▶ [TASK]:
What lines in the records below mention "Облачная"? List them all.

[Saved data entries]
╭──

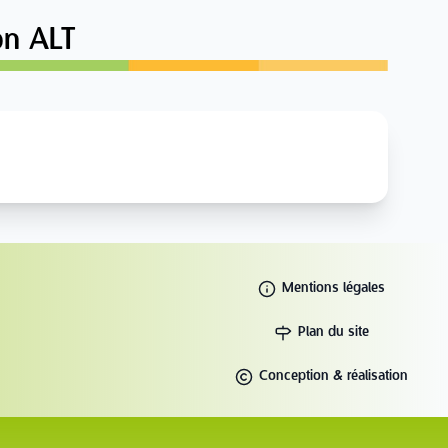
on ALT
Mentions légales
Plan du site
Conception & réalisation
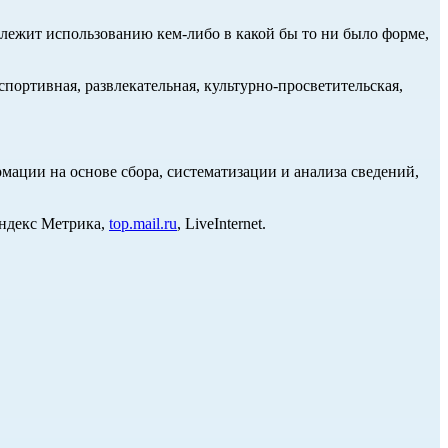
длежит использованию кем-либо в какой бы то ни было форме,
портивная, развлекательная, культурно-просветительская,
ции на основе сбора, систематизации и анализа сведений,
Яндекс Метрика,
top.mail.ru
, LiveInternet.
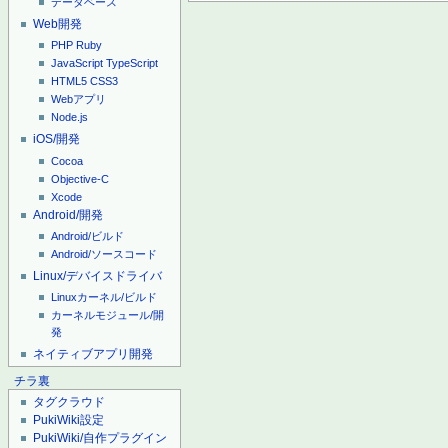
データベース
Web開発
PHP
Ruby
JavaScript
TypeScript
HTML5
CSS3
Webアプリ
Node.js
iOS/開発
Cocoa
Objective-C
Xcode
Android/開発
Android/ビルド
Android/ソースコード
Linux/デバイスドライバ
Linuxカーネル/ビルド
カーネルモジュール/開
発
ネイティブアプリ開発
チラ裏
タグクラウド
PukiWiki設定
PukiWiki/自作プラグイン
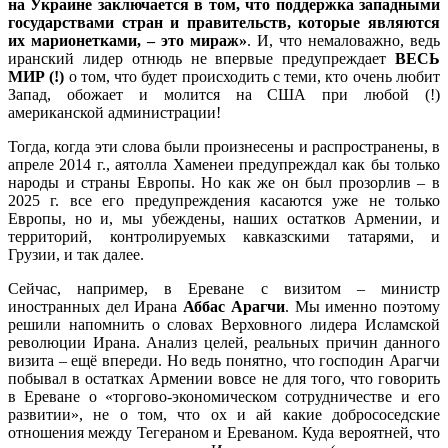
на Украине заключается в том, что поддержка западными
государствами стран и правительств, которые являются
их марионетками, – это мираж»
. И, что немаловажно, ведь
иранский лидер отнюдь не впервые предупреждает
ВЕСЬ
МИР (!)
о том, что будет происходить с теми, кто очень любит
Запад, обожает и молится на США при любой (!)
американской администрации!
Тогда, когда эти слова были произнесены и распространены, в
апреле 2014 г., аятолла Хаменеи предупреждал как бы только
народы и страны Европы. Но как же он был прозорлив – в
2025 г. все его предупреждения касаются уже не только
Европы, но и, мы убеждены, наших остатков Армении, и
территорий, контролируемых кавказскими татарями, и
Грузии, и так далее.
Сейчас, например, в Ереване с визитом – министр
иностранных дел Ирана
Аббас Арагчи
. Мы именно поэтому
решили напомнить о словах Верховного лидера Исламской
революции Ирана. Анализ целей, реальных причин данного
визита – ещё впереди. Но ведь понятно, что господин Арагчи
побывал в остатках Армении вовсе не для того, что говорить
в Ереване о «торгово-экономическом сотрудничестве и его
развитии», не о том, что ох и ай какие добрососедские
отношения между Тегераном и Ереваном. Куда вероятней, что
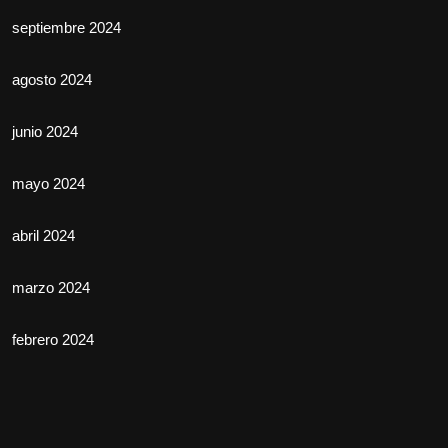
septiembre 2024
agosto 2024
junio 2024
mayo 2024
abril 2024
marzo 2024
febrero 2024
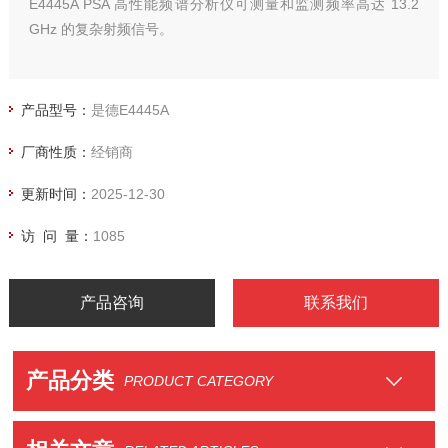
E4445A PSA 高性能频谱分析仪可测量和监测频率高达 13.2
GHz 的复杂射频信号。
产品型号：
是德E4445A
厂商性质：
经销商
更新时间：
2025-12-30
访 问 量：
1085
产品咨询
联系我们
产品分类
PRODUCT CATEGORY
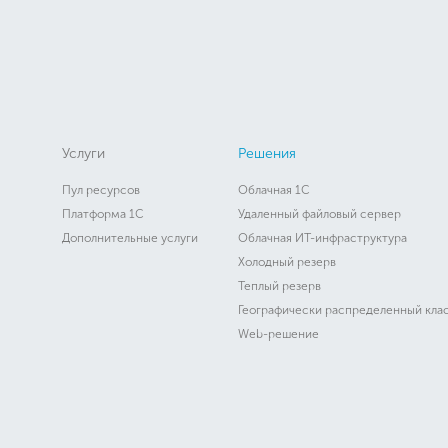
Услуги
Решения
Пул ресурсов
Облачная 1C
Платформа 1C
Удаленный файловый сервер
Дополнительные услуги
Облачная ИТ-инфраструктура
Холодный резерв
Теплый резерв
Географически распределенный кла
Web-решение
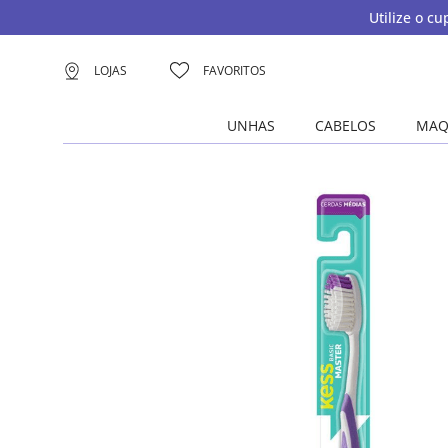
Utilize o c
LOJAS
FAVORITOS
UNHAS
CABELOS
MAQ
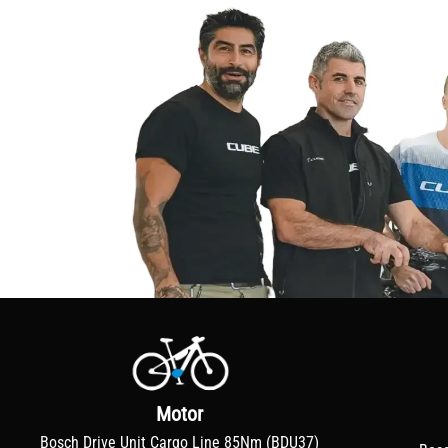
Motor
Bosch Drive Unit Cargo Line 85Nm (BDU37)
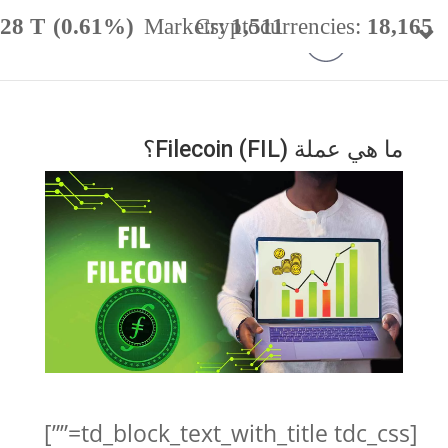
.28 T
(0.61%)
Markets:
Cryptocurrencies:
1,511
18,165
minance:
56.59%
24h Vol:
$
49.98 B
ما هي عملة (FIL) Filecoin؟
[td_block_text_with_title tdc_css=””]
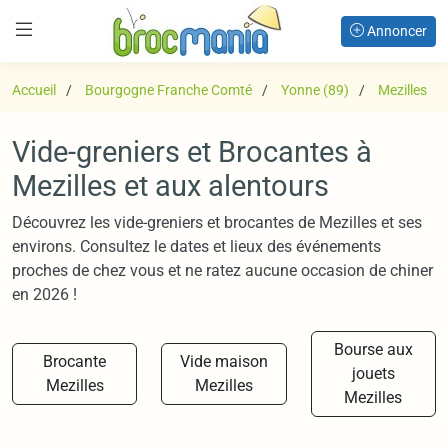
Annoncer
Accueil
Bourgogne Franche Comté
Yonne (89)
Mezilles
Vide-greniers et Brocantes à
Mezilles et aux alentours
Découvrez les vide-greniers et brocantes de Mezilles et ses
environs. Consultez le dates et lieux des événements
proches de chez vous et ne ratez aucune occasion de chiner
en 2026 !
Bourse aux
Brocante
Vide maison
jouets
Mezilles
Mezilles
Mezilles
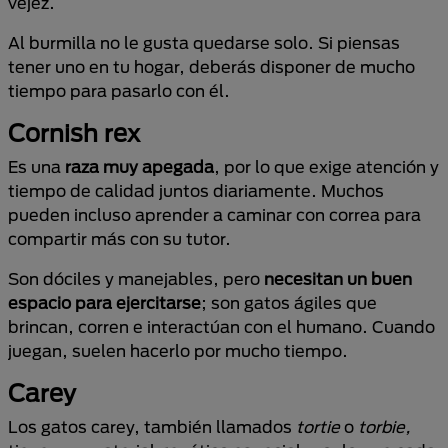
vejez.
Al burmilla no le gusta quedarse solo. Si piensas
tener uno en tu hogar, deberás disponer de mucho
tiempo para pasarlo con él.
Cornish rex
Es una
raza muy apegada
, por lo que exige atención y
tiempo de calidad juntos diariamente. Muchos
pueden incluso aprender a caminar con correa para
compartir más con su tutor.
Son dóciles y manejables, pero
necesitan un buen
espacio para ejercitarse
; son gatos ágiles que
brincan, corren e interactúan con el humano. Cuando
juegan, suelen hacerlo por mucho tiempo.
Carey
Los gatos carey, también llamados
tortie
o
torbie,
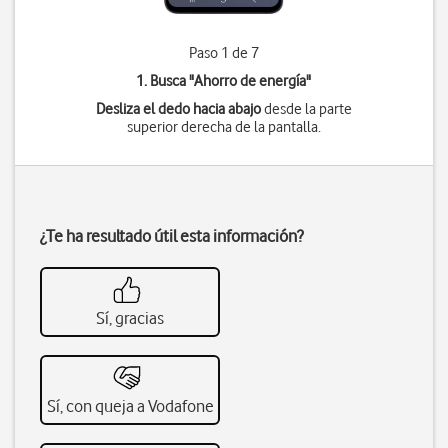
Paso 1 de 7
1. Busca "
Ahorro de energía
"
Desliza el dedo hacia abajo
desde la parte
superior derecha de la pantalla.
¿Te ha resultado útil esta información?
Sí, gracias
Sí, con queja a Vodafone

╰──

▶ [ANSWER BOX]:
Облачная 1C
Облачная ИТ-инфраструктура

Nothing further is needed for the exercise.